■ What you have to do ■
The lines below from the one with "For every named" up to and including the one with "River (295, 358)" are what you should set down, exactly and without pictures.

■ Supplied material ■
*** Begin section ***
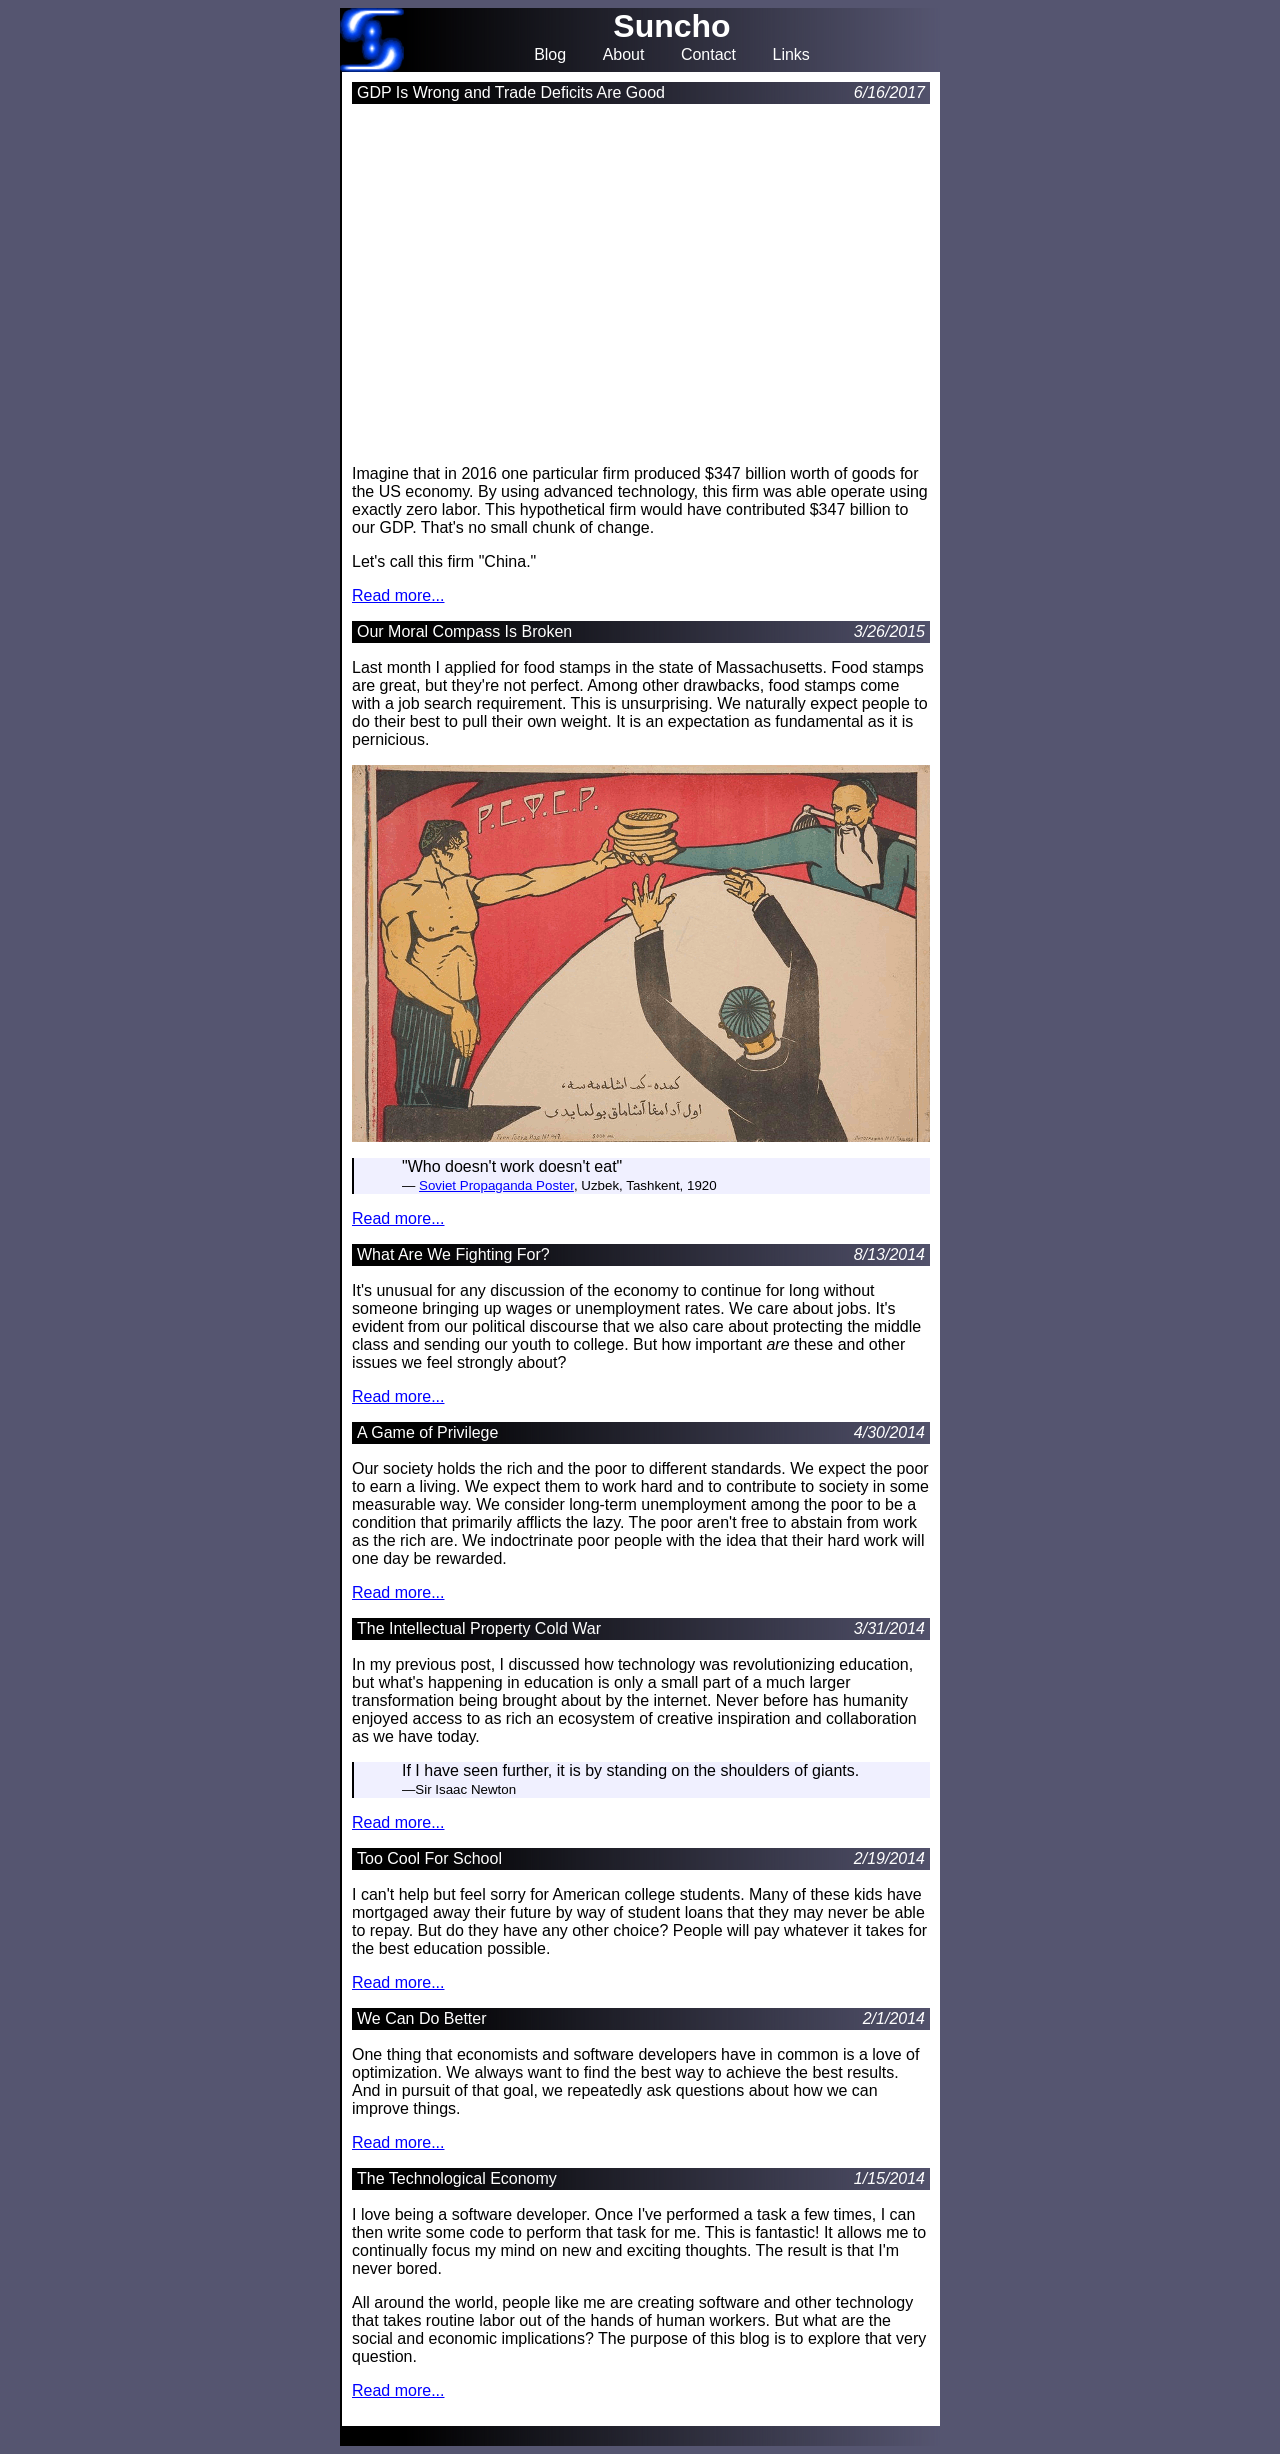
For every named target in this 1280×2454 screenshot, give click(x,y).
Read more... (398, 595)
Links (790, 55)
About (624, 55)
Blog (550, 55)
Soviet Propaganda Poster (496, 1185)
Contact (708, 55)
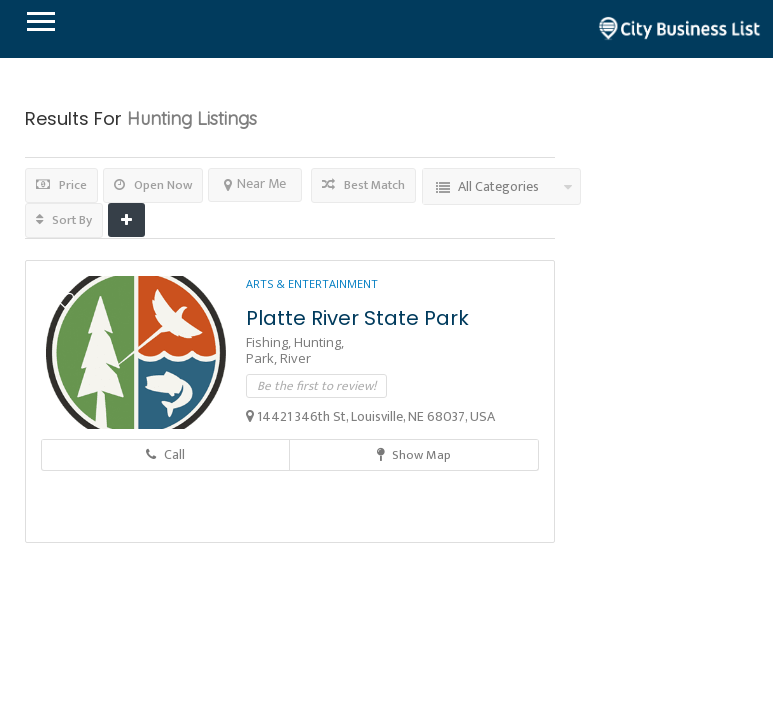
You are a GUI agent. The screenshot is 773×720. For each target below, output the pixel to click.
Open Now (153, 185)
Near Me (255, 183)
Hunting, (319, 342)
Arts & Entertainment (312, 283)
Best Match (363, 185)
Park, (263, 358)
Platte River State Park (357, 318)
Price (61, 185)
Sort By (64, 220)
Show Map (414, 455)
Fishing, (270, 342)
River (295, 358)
*** End section ***
*** Begin section ***
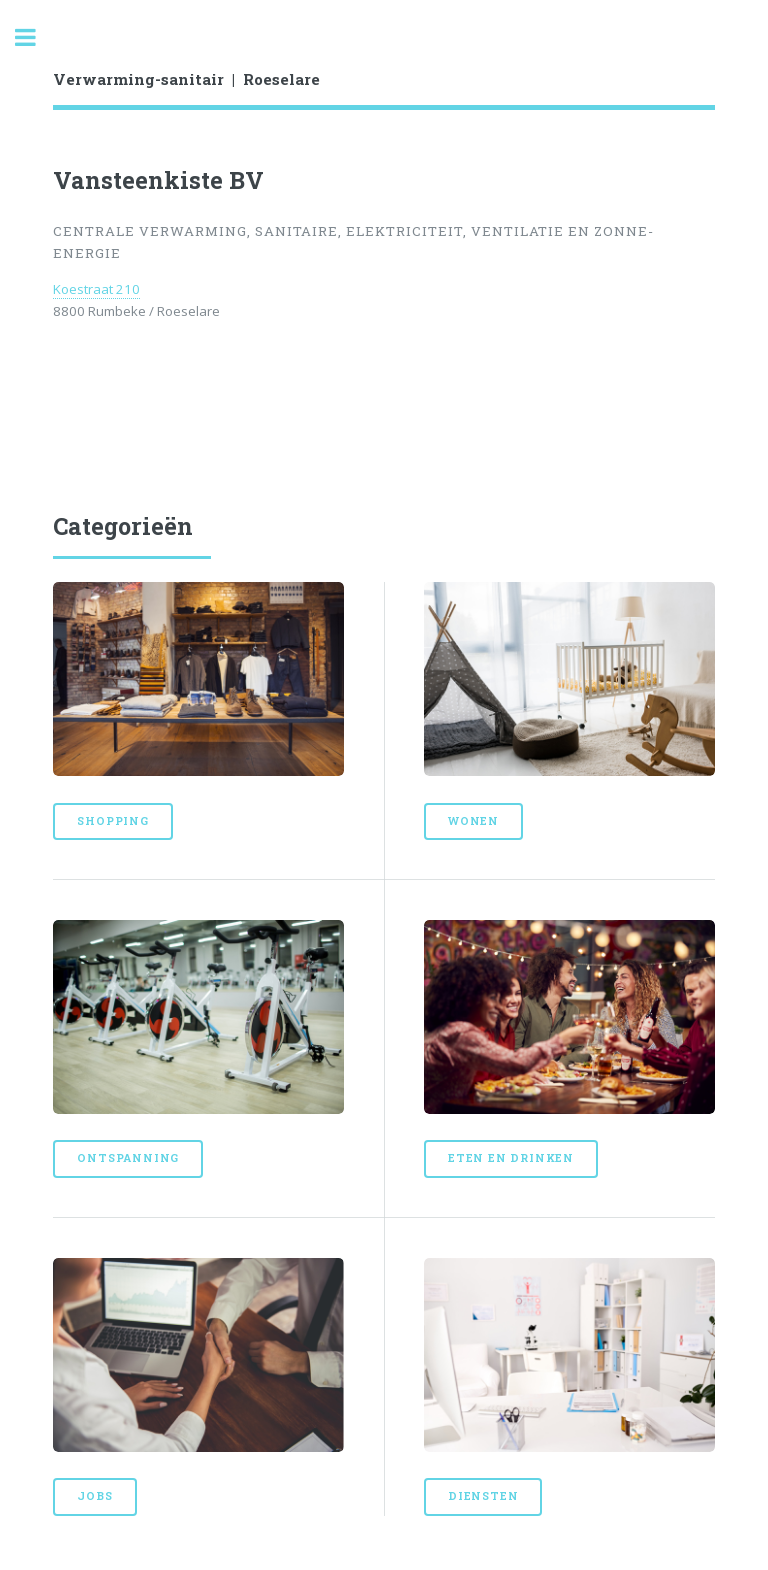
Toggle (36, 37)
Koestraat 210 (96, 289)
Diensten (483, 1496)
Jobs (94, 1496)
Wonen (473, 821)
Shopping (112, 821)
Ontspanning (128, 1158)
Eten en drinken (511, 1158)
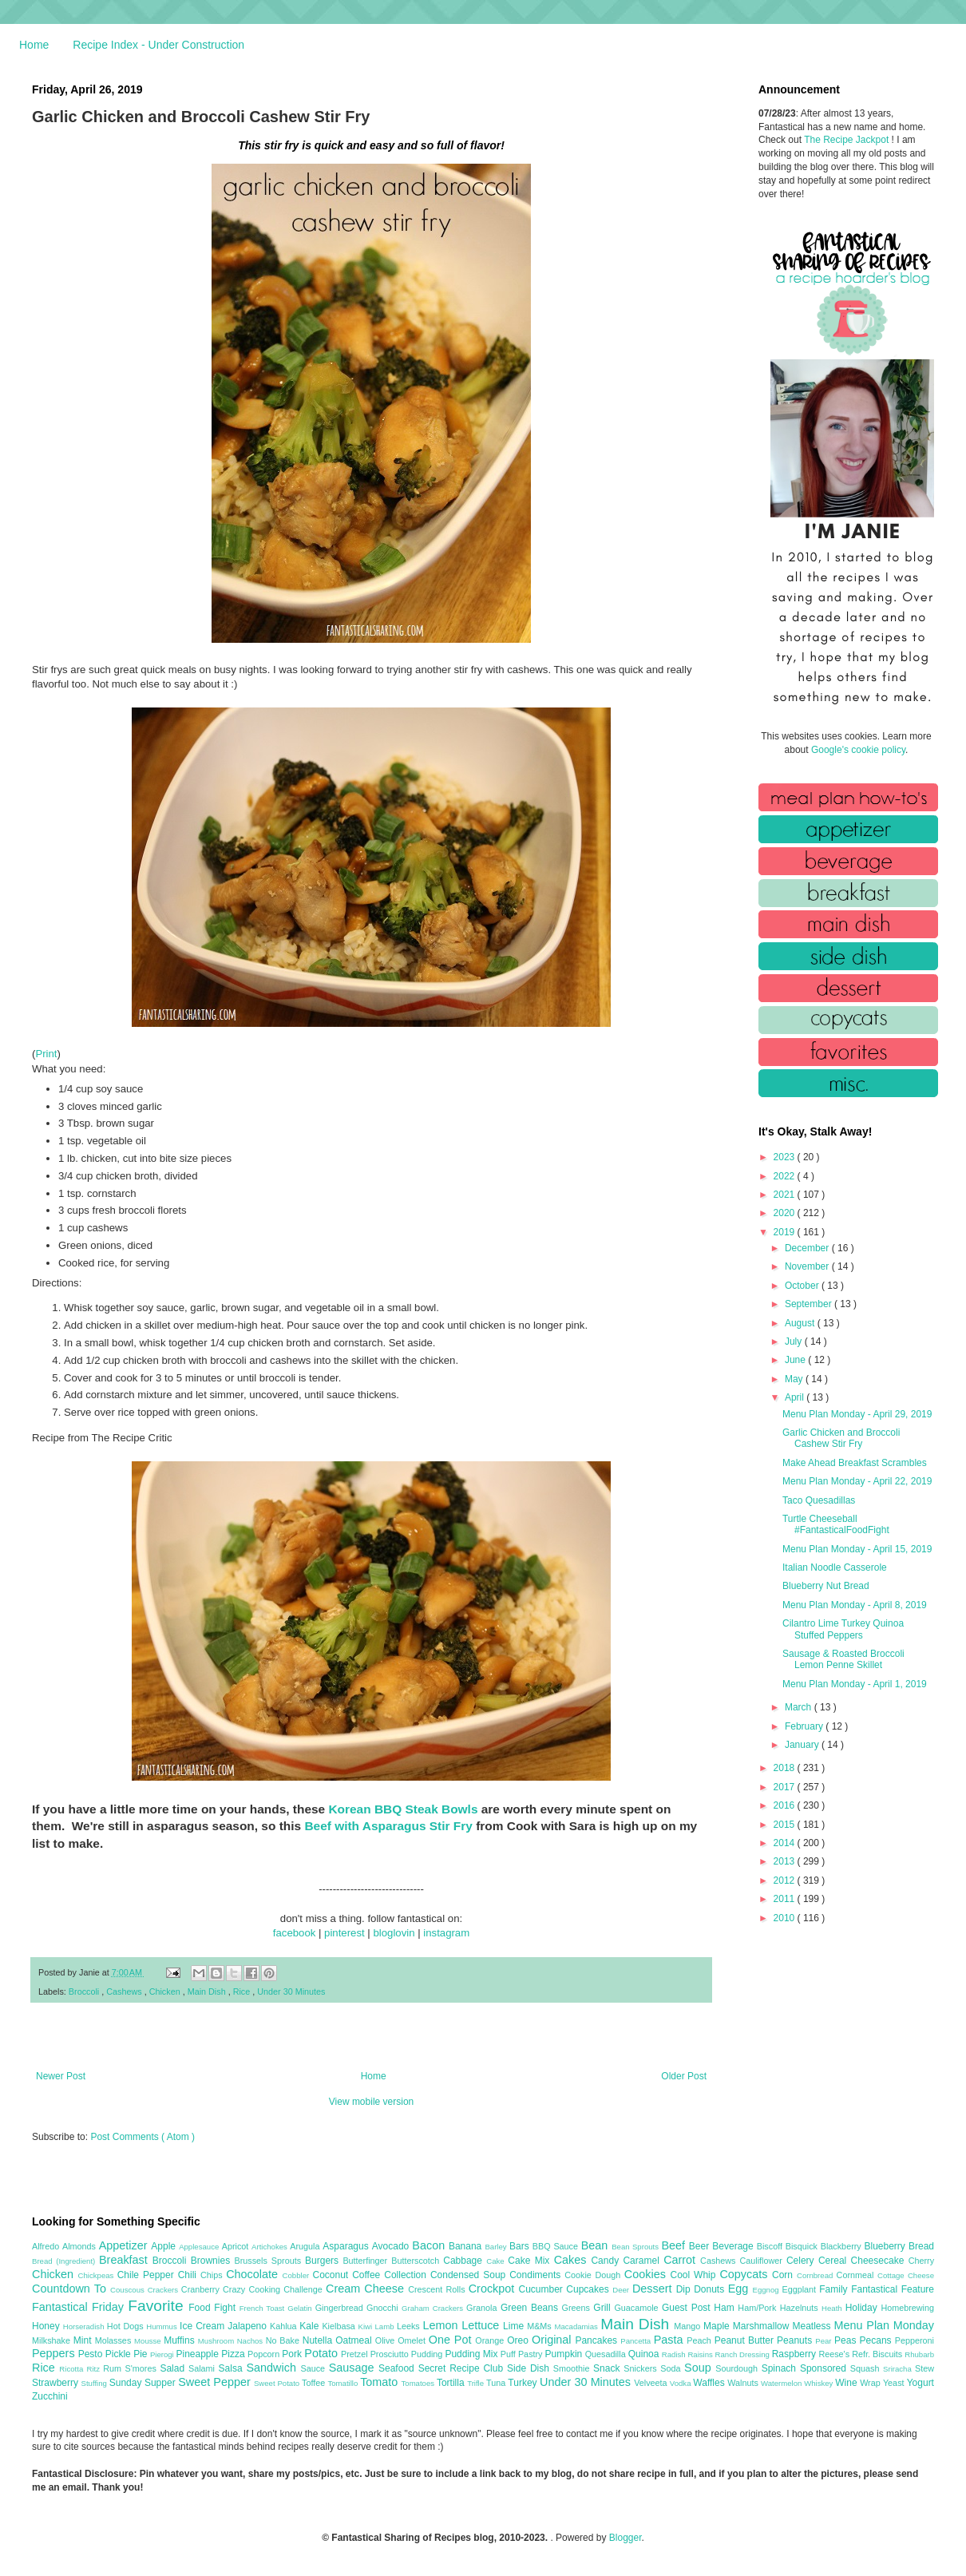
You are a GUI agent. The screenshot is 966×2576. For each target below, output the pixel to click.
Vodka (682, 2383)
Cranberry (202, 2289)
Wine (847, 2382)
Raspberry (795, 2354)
*** End section ***
■ Solution below ■
For every named target in this 1280×2454 screenshot, give click(x,y).
Read more... (398, 595)
Links (790, 55)
About (624, 55)
Blog (550, 55)
Soviet Propaganda Poster (496, 1185)
Contact (708, 55)
You are a GUI agent. The screenshot is 773×720. For each target below, output the pixel to click.
Open Now (153, 185)
Near Me (255, 183)
Hunting, (319, 342)
Arts & Entertainment (312, 283)
Best Match (363, 185)
Park, (263, 358)
Platte River State Park (357, 318)
Price (61, 185)
Sort By (64, 220)
Show Map (414, 455)
Fishing, (270, 342)
River (295, 358)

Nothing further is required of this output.